Eh pá! Dei-me conta da minha estupidez, ser conduzido pelo entusiasmo, também, pode levar-nos ao sofrimento, especialmente, se tivermos que remar contra a maré. A diferença está em que um esvazia-nos de alma e o outro preenche-a de propósito.
Fico por aqui! Acho que os meus Eus depois de devidamente dissecados se conciliaram. A aceitação de cada um deles como parte do “Eu Sou” levou-me a esta dissertação final. Se olhar bem, creio que todos eles comungam de um desejo id, embora, se manifestem de formas diferentes.
Aqui se despede… O agressivo Ditador, Protetor, Rebelde perfecionista, desiludido Pessimista, por vezes, Poeta pateta, Ausente que se fecha e outras vezes, Contemplador do amor da criação, cheio de Fé, sobre alçada dos conselhos de um Sábio, sendo uma inocente Criança, que precisa do colo d´Ela para não se sentir Inseguro. Aqui se despede aquele que não pode despedir-se si e portanto, de ti querido Espírito!

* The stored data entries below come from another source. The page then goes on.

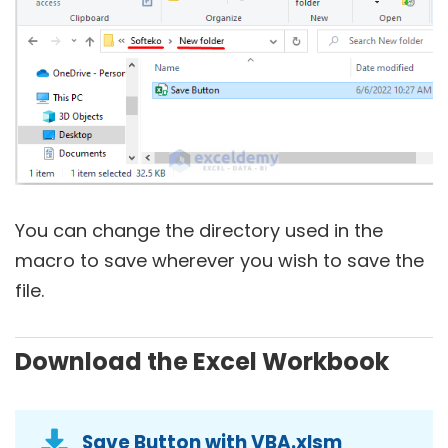
You can change the directory used in the
macro to save wherever you wish to save the
file.
Download the Excel Workbook
Save Button with VBA.xlsm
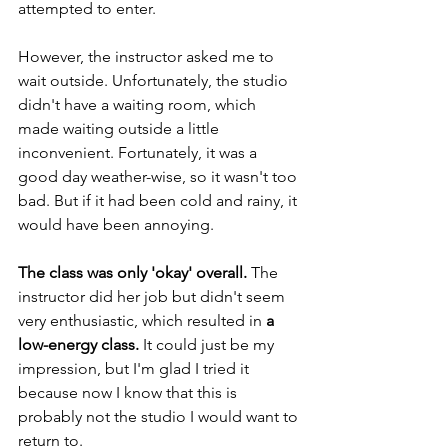
attempted to enter. 
However, the instructor asked me to 
wait outside. Unfortunately, the studio 
didn't have a waiting room, which 
made waiting outside a little 
inconvenient. Fortunately, it was a 
good day weather-wise, so it wasn't too 
bad. But if it had been cold and rainy, it 
would have been annoying.
The class was only 'okay' overall.
 The 
instructor did her job but didn't seem 
very enthusiastic, which resulted in 
a 
low-energy class. 
It could just be my 
impression, but I'm glad I tried it 
because now I know that this is 
probably not the studio I would want to 
return to.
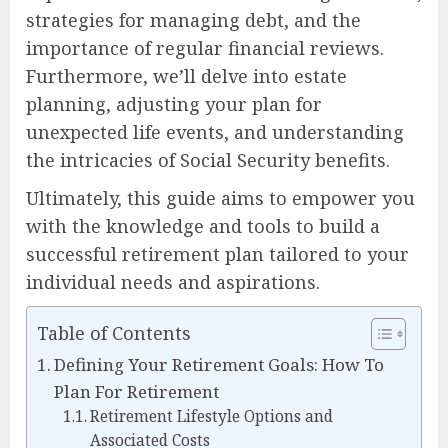
strategies for managing debt, and the
importance of regular financial reviews.
Furthermore, we’ll delve into estate
planning, adjusting your plan for
unexpected life events, and understanding
the intricacies of Social Security benefits.
Ultimately, this guide aims to empower you
with the knowledge and tools to build a
successful retirement plan tailored to your
individual needs and aspirations.
Table of Contents
Defining Your Retirement Goals: How To
Plan For Retirement
Retirement Lifestyle Options and
Associated Costs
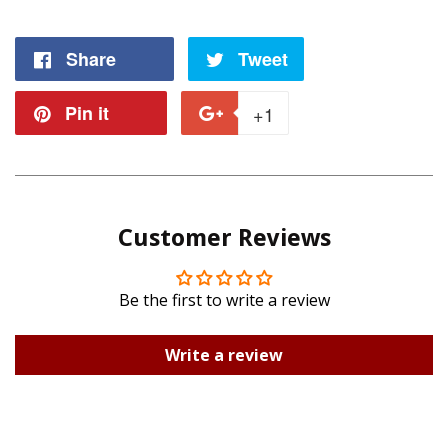
Share
Share
Tweet
Tweet
on
on
Pin it
Pin
+1
+1
Facebook
Twitter
on
on
Pinterest
Google
Customer Reviews
Plus
Be the first to write a review
Write a review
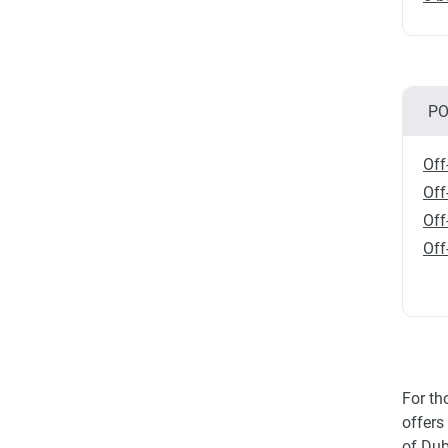
PO
Off
Off
Off
Off
For th
offers
of Dub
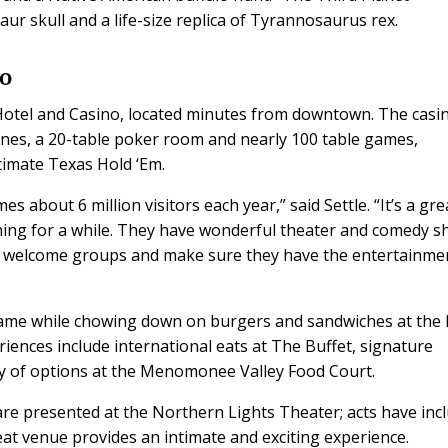
ur skull and a life-size replica of Tyrannosaurus rex.
no
i Hotel and Casino, located minutes from downtown. The casi
ines, a 20-table poker room and nearly 100 table games,
ltimate Texas Hold ‘Em.
about 6 million visitors each year,” said Settle. “It’s a gre
thing for a while. They have wonderful theater and comedy 
ey welcome groups and make sure they have the entertainme
game while chowing down on burgers and sandwiches at the 
eriences include international eats at The Buffet, signature
y of options at the Menomonee Valley Food Court.
are presented at the Northern Lights Theater; acts have inc
at venue provides an intimate and exciting experience.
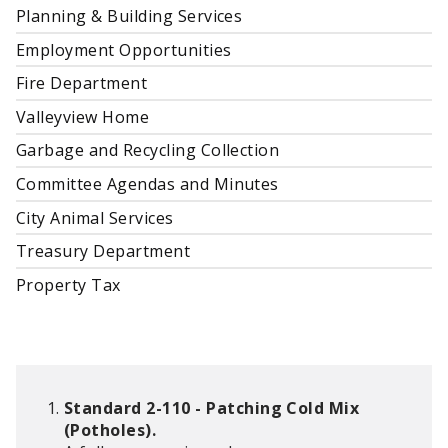
Planning & Building Services
Employment Opportunities
Fire Department
Valleyview Home
Garbage and Recycling Collection
Committee Agendas and Minutes
City Animal Services
Treasury Department
Property Tax
Standard 2-110 - Patching Cold Mix
(Potholes).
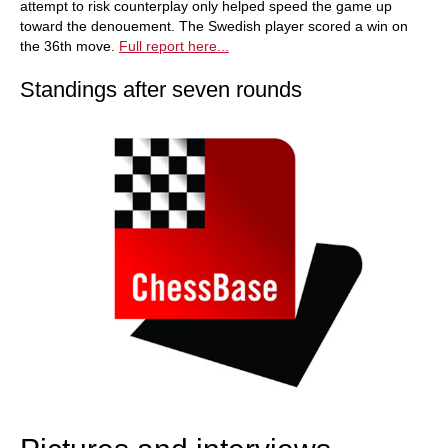
attempt to risk counterplay only helped speed the game up
toward the denouement. The Swedish player scored a win on
the 36th move.
Full report here...
Standings after seven rounds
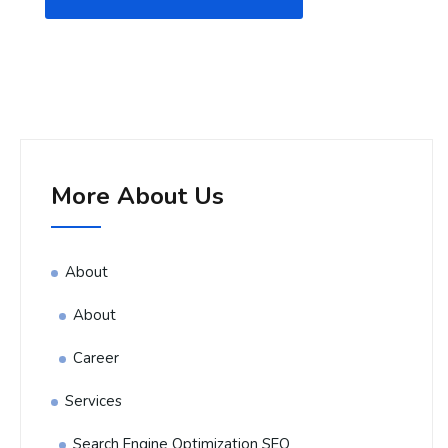
More About Us
About
About
Career
Services
Search Engine Optimization SEO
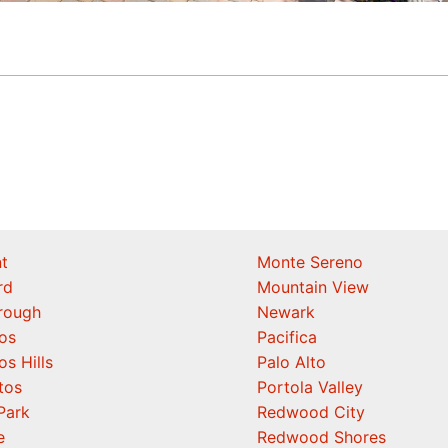
t
Monte Sereno
rd
Mountain View
orough
Newark
os
Pacifica
os Hills
Palo Alto
tos
Portola Valley
Park
Redwood City
e
Redwood Shores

Como deves saber, este conto de vida, esta saga de busca interior “Quem sou eu?” não deverá ficar por aqui. Hoje, dissequei as personagens, amanhã, serão os enredos, os cenários…sei lá, tudo que me ajude a compreender melhor quem sou! E escrevo para que fique o registo, o lugar onde possa reencontrar-me comigo, enquanto a vida avança e a consciência vive novas experiências. Decerto, irei ler mais tarde com a luz de uma nova visão! Bom, agora, sim…despeço-me!
Adeus (é pedir a Deus um novo reencontro)!